Personally I feel that Morris' lackluster acting skills were a reason why the 1989 Met Ring feels unsuccessful to me. I'm a big fan of the '76 Boulez/Chereau Ring in part because the acting is excellent.

I'm not as familiar with the last 20 years, but from the DVDs I've seen from the '70s and '80s, it's no contest: I feel that the Bayreuth performances are consistently better than the Met performances, from the singing to the acting to the orchestra to the stage direction, etc. It just feels like a much more complete experience.

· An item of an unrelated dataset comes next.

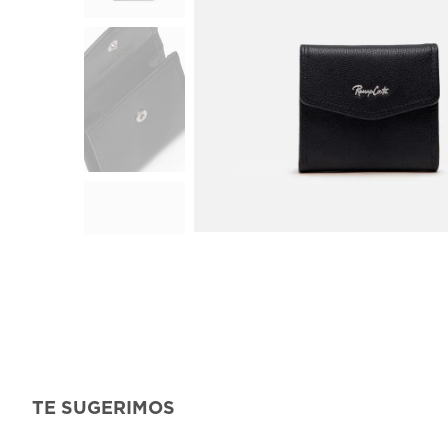
TE SUGERIMOS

However, in light of your experience, perhaps things have gone downhill since then.


----------



## Zabirilog (Mar 10, 2013)

Bayreuth, if they just could get proper singers there.


----------



## suteetat (Feb 25, 2013)

Glissando said:


> Personally I feel that Morris' lackluster acting skills were a reason why the 1989 Met Ring feels unsuccessful to me. I'm a big fan of the '76 Boulez/Chereau Ring in part because the acting is excellent.
> 
> I'm not as familiar with the last 20 years, but from the DVDs I've seen from the '70s and '80s, it's no contest: I feel that the Bayreuth performances are consistently better than the Met performances, from the singing to the acting to the orchestra to the stage direction, etc. It just feels like a much more complete experience. However, in light of your experience, perhaps things have gone downhill since then.


Totally agree with you there. Bayreuth recording from the 50's-60's seemed to have the top Wagner singers, if not the best possible, still a very starry top class singers. The line up now aday is just less impressive although there are still some very good singers who sing there regularly. I like Boulez's cycle mainly for Boulez although the singers weren't all that impressive in general.
Some people may prefer Tomlinson over Morris but his Wotan, especially in Haitink set and when I saw him in Chicago was really impressive. Barenboim's Ring cycle again was great mainly because of Barenboim. Anne Evans had a great idea and sang Brunnhilde well but her basic voice was not really a true Brunnhilde. Nadine Secunde was just so so as Sieglinde. Paul Elming was ok. Siegfried Jerusalem at the time was probably the best Siegfriend available but really, I think he is a much better Siegmund and Loge.
Still though, I would love to attend performance at Bayreuth one of these days if I can figure out how to get tickets


----------



## sharik (Jan 23, 2013)

Glissando said:


> Morris' lackluster acting skills were a reason why the 1989 Met Ring feels unsuccessful to me. I'm a big fan of the '76 Boulez/Chereau Ring in part because the acting is excellent


i've watched that Met Ring several times already and i find Morris one of the best Wotans, and as for acting - it's certainly not Bayreuth can show how to do it.


----------



## Couchie (Dec 9, 2010)

Zabirilog said:


> Bayreuth, if they just could get proper singers there.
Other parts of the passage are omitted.